* **Your objective**: Your transcription must include every record word for word and no pictures.

#####

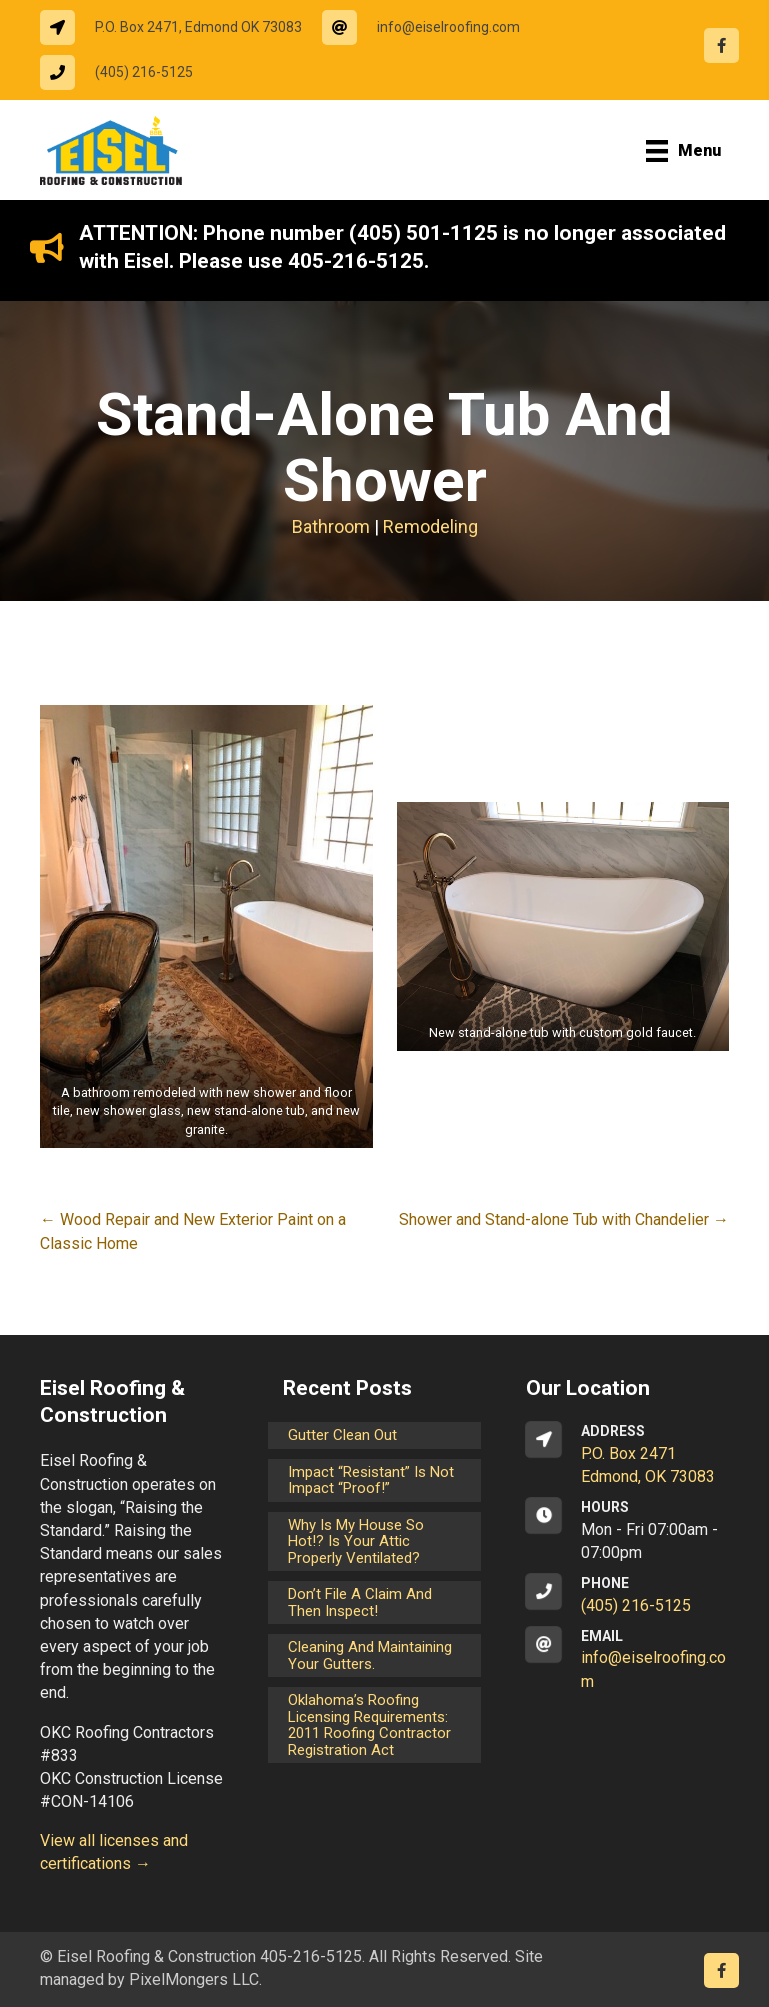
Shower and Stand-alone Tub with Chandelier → (564, 1219)
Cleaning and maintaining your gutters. (370, 1655)
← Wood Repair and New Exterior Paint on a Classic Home (193, 1231)
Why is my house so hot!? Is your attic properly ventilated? (356, 1541)
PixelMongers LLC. (195, 1979)
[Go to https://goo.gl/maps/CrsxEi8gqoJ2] (627, 1455)
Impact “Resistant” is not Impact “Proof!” (371, 1480)
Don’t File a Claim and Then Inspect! (360, 1602)
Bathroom (331, 526)
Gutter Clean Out (342, 1435)
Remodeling (430, 526)
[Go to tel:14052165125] (126, 72)
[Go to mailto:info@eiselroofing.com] (431, 27)
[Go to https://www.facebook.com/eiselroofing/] (721, 45)
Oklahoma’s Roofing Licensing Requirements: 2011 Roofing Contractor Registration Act (369, 1725)
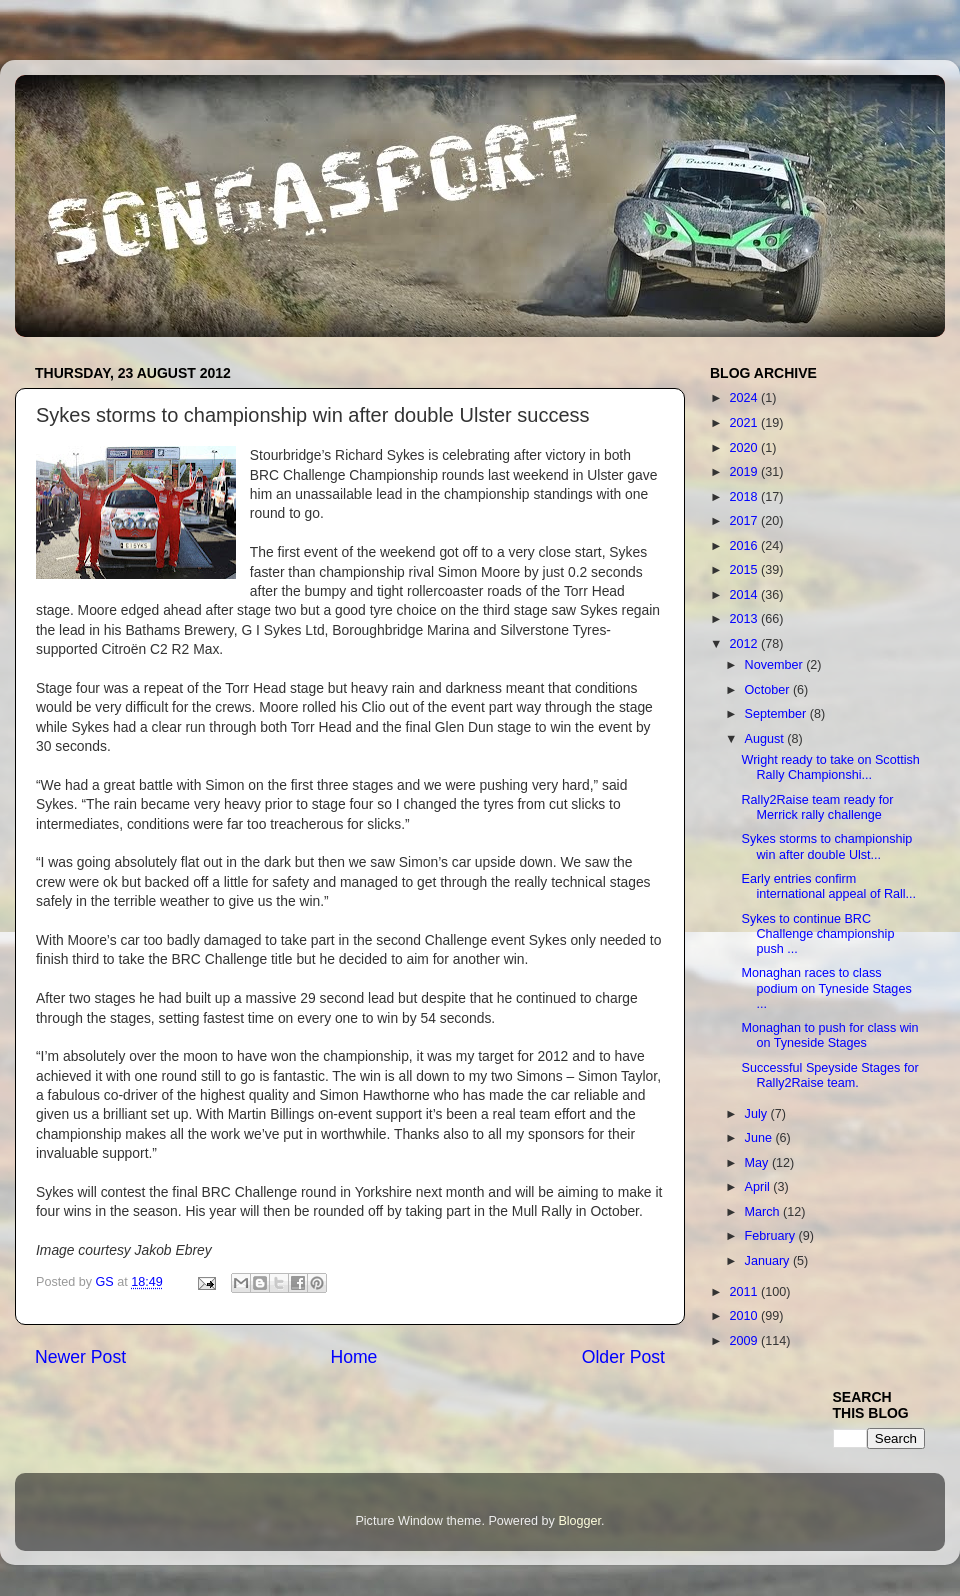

#####

* **Solution**:
Shower and Stand-alone Tub with Chandelier → (564, 1219)
Cleaning and maintaining your gutters. (370, 1655)
← Wood Repair and New Exterior Paint on a Classic Home (193, 1231)
Why is my house so hot!? Is your attic properly ventilated? (356, 1541)
PixelMongers LLC. (195, 1979)
[Go to https://goo.gl/maps/CrsxEi8gqoJ2] (627, 1455)
Impact “Resistant” is not Impact “Proof!” (371, 1480)
Don’t File a Claim and Then Inspect! (360, 1602)
Bathroom (331, 526)
Gutter Clean Out (342, 1435)
Remodeling (430, 526)
[Go to tel:14052165125] (126, 72)
[Go to mailto:info@eiselroofing.com] (431, 27)
[Go to https://www.facebook.com/eiselroofing/] (721, 45)
Oklahoma’s Roofing Licensing Requirements: 2011 Roofing Contractor Registration Act (369, 1725)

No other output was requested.